The theme has persisted throughout the year as both equities and cryptocurrencies have moved similarly. Background factors include a hawkish Federal Reserve determined to rein in inflation that has been four decades high and has been a major cause of volatility for a variety of assets in 2022.
The bottoms are only noticeable after the fact, so it's feasible that both stocks and cryptocurrency may revisit their lows later this year or possibly early next year. However, no one can say with any real certainty if equities and cryptocurrency have reached their lows.
A well-defined decline channel is where active Bitcoin addresses are located, according to analysts at cryptocurrency researcher Glass Node. Network activity, they continued, "suggests that there has not yet been much of an infusion of fresh demand." The transactional demand, however, has recently moved in a sideways or downward direction, indicating that "only the stable base of higher conviction traders and investors remain." On-chain transaction costs are also in the bear-market territory; if they start to rise, it may be a sign that the economy is starting to revive.
The analysts noted in a report that "the 2022 bear market has traditionally been detrimental to the digital asset area." However, following such a protracted period of risk-off mood, the focus is now on determining if the current rise is a bear market relief rally or the beginning of a sustainable bullish impulse.
For Bitcoin, Ether, and other cryptocurrencies, July was a terrific month. The number two cryptocurrency gained 70%, posting its highest monthly performance since January 2021, while Bitcoin increased by 27% for the month, the most since October. According to CryptoCompare, overall volumes of the Tether stablecoin for Bitcoin and Ether increased during the month, demonstrating that investors saw them as safer cryptocurrency markets.
Even if the price of the cryptocurrency has increased recently, it is still far below the highs it achieved at the end of last year.
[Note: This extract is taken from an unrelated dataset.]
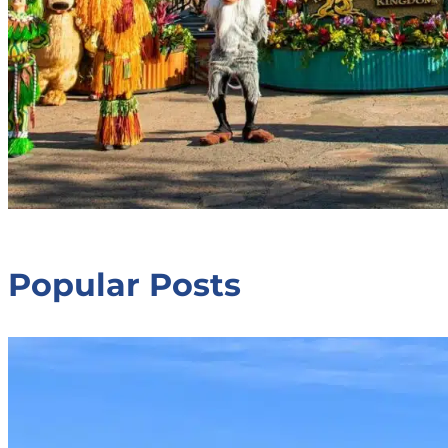
Popular Posts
Since November, when it was about $69,000, Bitcoin has been circling around $23,000. Even attention-grabbing news, like Coinbase's recent agreement with BlackRock, hasn't been able to awaken the coin from its lethargy and propel it higher.
According to Katie Stockton, founder and managing partner of Fairlead Strategies, a research business that specializes in technical analysis, "Crypto has higher volatility and therefore inherently is riskier, and it would make sense that investors seek to regain confidence following the downdraft they've seen." She did, however, add that cryptocurrency investors were drawing clues from the stock market and that there was a reciprocal link. "Given that both are risk assets, it seems acceptable."